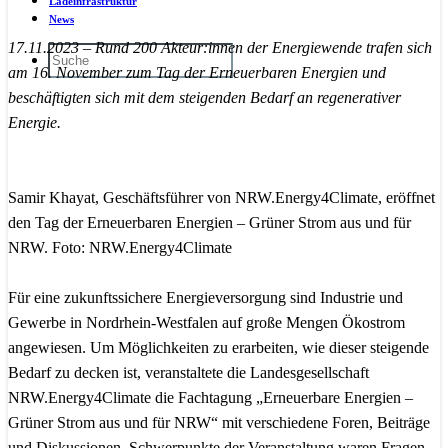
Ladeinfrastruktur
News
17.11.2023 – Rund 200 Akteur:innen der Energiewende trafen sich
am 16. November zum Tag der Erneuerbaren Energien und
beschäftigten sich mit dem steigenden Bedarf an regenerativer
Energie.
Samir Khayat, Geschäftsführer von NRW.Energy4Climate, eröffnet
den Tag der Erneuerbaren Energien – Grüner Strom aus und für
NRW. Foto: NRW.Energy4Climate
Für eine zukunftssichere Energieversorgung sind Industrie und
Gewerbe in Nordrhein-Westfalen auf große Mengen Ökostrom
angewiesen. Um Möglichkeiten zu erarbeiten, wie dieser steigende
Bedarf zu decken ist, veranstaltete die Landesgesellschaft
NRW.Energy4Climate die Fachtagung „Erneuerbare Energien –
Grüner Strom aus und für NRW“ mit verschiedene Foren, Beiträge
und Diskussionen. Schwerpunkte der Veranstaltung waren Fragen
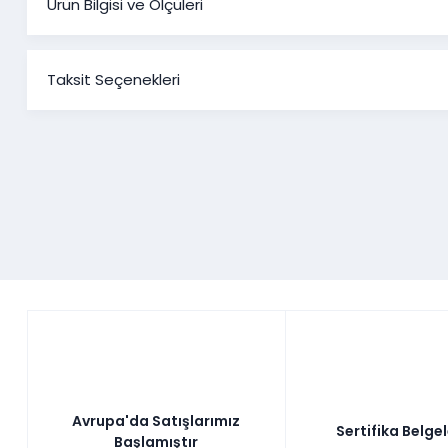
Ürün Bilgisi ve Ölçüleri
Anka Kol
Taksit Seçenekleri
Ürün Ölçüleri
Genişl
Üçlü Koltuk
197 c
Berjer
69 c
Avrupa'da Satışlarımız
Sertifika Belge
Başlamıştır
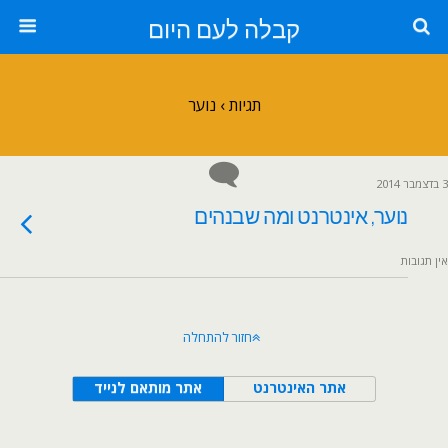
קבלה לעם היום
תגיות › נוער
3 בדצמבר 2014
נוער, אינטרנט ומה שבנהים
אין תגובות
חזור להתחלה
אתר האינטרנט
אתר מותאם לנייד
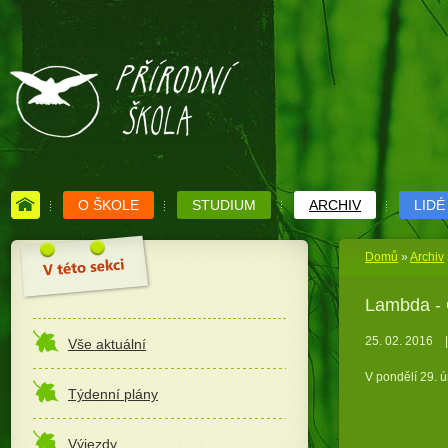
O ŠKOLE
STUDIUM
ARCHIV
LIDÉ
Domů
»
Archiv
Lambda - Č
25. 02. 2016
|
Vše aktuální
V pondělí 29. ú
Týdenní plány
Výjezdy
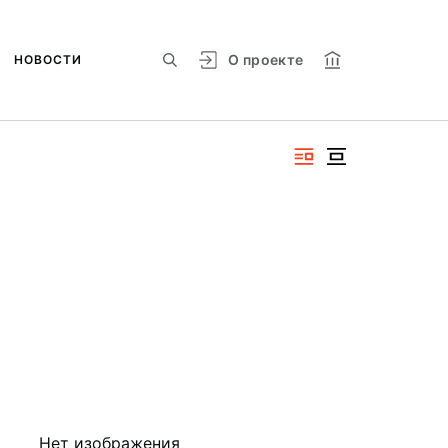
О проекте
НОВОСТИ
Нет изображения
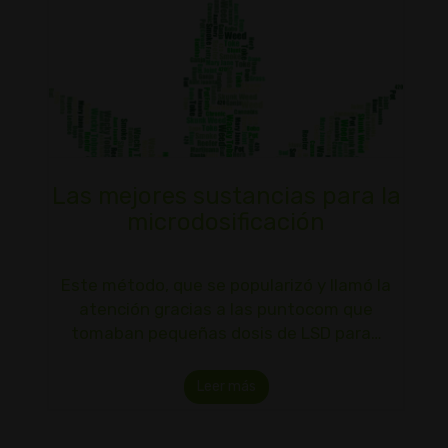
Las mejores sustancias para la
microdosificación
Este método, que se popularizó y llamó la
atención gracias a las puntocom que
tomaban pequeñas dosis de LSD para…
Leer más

^^^^^^^^^^^^^^^^

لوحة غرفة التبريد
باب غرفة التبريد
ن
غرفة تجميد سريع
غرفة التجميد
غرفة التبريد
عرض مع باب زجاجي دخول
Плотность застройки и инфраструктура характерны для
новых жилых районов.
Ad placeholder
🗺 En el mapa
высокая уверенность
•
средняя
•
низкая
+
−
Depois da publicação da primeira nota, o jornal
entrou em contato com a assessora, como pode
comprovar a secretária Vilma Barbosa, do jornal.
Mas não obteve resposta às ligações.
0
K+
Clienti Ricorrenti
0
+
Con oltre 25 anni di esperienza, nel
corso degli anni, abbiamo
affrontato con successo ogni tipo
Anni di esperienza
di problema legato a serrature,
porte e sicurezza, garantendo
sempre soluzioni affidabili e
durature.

^^^^^^^^^^^^^^^^

**AIM OF THE TASK**
All lines with the word "التبريد" need to be copied from the data above.

**OUTPUT OF THE EXERCISE**
لوحة غرفة التبريد
باب غرفة التبريد
غرفة التبريد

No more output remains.